_What you are asked to do_
In the listing that follows, the range to quote begins at the line that has "Un temps pour soi – Le premier" and ends after the line that has "0 commentair"; quote it verbatim and add nothing.

_Extracted records_

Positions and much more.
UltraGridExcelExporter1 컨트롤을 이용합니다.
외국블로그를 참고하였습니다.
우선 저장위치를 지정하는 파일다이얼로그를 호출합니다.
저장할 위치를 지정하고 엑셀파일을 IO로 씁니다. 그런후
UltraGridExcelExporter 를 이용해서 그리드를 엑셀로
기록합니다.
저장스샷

---

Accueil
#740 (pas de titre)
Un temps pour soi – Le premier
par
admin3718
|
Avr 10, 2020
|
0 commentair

_Result of the exercise_
Un temps pour soi – Le premier
par
admin3718
|
Avr 10, 2020
|
0 commentair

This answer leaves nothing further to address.